The damn scaffold creaked with every move he made and, by the time he had scaled it half way, I could see the bolts that were anchoring it to the concrete start to move. The massive tower of letters was so close to the edge of the roof that, if he fell, there was a good chance he’d hit the ground. Like, the actual ground – which was at least fifty feet below where I was standing on the roof, so from where he was…well, let’s just say they’d be hosing him off of the parking lot.
“Connor! Please come down! It’s going to fall!” I had my face in my hands and I was peering through the gaps in my fingers – really not wanting to watch, but unable to look away.
“This is what you wanted, Amy. If I fall, it’s your fault!” The glee in his voice made me want to kill him – if he didn’t fall to his death, which he looked like he was about to do.
“I didn’t think you’d actually do it!
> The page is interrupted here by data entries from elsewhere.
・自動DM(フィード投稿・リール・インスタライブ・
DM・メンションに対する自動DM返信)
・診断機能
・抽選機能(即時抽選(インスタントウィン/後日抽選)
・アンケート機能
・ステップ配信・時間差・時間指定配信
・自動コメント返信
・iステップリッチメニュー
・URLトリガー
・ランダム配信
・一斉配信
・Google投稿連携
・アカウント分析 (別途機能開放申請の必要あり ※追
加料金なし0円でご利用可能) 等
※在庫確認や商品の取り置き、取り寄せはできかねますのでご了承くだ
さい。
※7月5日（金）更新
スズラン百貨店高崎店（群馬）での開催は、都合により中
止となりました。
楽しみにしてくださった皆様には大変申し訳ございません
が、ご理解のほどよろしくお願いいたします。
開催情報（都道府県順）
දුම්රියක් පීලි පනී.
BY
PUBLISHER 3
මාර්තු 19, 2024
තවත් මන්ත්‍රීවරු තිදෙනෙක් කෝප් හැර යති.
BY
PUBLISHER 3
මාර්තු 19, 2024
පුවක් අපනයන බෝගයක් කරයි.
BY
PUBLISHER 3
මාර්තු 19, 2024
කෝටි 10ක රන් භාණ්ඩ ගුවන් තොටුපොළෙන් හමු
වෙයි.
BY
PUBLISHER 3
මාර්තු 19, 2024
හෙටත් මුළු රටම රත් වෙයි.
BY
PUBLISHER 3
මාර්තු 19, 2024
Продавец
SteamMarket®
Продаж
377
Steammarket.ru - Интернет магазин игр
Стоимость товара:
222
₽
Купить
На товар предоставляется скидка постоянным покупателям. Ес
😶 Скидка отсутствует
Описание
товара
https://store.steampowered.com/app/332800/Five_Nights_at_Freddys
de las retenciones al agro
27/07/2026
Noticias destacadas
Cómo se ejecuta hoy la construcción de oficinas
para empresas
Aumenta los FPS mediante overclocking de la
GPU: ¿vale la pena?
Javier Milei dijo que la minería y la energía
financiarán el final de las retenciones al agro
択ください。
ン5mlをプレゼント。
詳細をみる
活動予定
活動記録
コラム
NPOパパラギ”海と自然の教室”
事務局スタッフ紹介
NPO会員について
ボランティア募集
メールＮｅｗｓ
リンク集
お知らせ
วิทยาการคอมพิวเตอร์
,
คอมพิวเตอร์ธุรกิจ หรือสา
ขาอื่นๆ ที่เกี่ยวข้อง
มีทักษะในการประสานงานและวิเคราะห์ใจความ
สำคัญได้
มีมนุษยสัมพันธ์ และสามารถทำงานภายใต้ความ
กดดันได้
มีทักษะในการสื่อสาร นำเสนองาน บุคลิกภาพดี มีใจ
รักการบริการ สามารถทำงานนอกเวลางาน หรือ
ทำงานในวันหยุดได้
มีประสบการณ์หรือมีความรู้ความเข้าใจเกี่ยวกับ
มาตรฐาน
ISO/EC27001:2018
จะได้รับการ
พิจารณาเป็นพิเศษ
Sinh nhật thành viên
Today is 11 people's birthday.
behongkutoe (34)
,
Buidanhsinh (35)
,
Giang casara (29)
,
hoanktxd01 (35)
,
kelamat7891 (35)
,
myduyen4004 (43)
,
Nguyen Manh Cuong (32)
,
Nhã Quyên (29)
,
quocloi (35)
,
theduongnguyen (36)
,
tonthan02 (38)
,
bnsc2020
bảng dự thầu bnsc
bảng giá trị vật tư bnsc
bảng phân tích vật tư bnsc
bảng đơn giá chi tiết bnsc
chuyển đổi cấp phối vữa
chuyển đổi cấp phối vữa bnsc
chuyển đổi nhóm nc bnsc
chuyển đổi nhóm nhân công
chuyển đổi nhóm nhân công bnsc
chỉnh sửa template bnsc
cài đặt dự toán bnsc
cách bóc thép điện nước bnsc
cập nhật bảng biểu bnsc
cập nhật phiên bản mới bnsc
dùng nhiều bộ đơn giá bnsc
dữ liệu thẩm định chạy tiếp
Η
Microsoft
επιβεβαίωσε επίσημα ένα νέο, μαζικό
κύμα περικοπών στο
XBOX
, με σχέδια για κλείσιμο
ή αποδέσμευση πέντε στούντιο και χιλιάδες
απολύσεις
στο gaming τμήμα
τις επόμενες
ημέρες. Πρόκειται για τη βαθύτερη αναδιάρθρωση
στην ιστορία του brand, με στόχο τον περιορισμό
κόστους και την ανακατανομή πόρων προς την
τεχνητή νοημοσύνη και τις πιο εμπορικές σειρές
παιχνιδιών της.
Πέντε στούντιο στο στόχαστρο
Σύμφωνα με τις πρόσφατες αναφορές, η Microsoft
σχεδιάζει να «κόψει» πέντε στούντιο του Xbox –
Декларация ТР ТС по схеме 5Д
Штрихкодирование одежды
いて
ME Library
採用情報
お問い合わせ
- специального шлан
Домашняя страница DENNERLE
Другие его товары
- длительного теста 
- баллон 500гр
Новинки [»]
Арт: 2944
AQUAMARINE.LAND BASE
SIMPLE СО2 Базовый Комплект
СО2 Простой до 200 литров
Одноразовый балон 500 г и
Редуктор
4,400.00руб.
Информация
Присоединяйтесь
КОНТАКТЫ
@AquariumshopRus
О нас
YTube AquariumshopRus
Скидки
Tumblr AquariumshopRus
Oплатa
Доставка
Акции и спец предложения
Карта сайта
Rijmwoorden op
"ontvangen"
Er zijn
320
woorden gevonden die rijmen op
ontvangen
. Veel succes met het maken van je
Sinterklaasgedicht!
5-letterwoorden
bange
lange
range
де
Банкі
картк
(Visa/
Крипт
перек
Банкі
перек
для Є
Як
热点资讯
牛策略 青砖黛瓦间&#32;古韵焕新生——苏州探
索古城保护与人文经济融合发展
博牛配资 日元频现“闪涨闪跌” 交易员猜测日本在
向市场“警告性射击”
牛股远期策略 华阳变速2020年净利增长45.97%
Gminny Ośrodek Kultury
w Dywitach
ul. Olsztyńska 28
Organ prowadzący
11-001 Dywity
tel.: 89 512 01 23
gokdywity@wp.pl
Please stop! I’ll tell you anything you want to know! Just come down!”
He hooked an arm around the huge ‘W’ and leant over so that he could look down on me. The structure let out a loud screeeeeach at the shift in weight.
I thought I was going to throw up.
But Connor was laughing. “You’ll tell me ANYTHING?”
“Yes! God, Connor, just come down!”
“You won’t lie or dodge the question?”
“No!”
“You promise?”
“Yes! I fucking promise! Now please come down!” It was a measure of how beside myself I was that I swore like that, because I hardly ever swore. Only in life or death situations – which this looked like it was about to become.
“Okay…oh, SHIT!” The tower rattled and groaned as he lost his footing and slid, his hands fumbling to stop his fall. I saw him jerk to a halt as he got a grip on part of the scaffold.
“OH MY GOD! Are you okay?!” I shrieked.
He was roaring with laughter. “Oh, shit, you should have seen your face!”
“Are you KIDDING ME?! Did you just pretend to fall?!”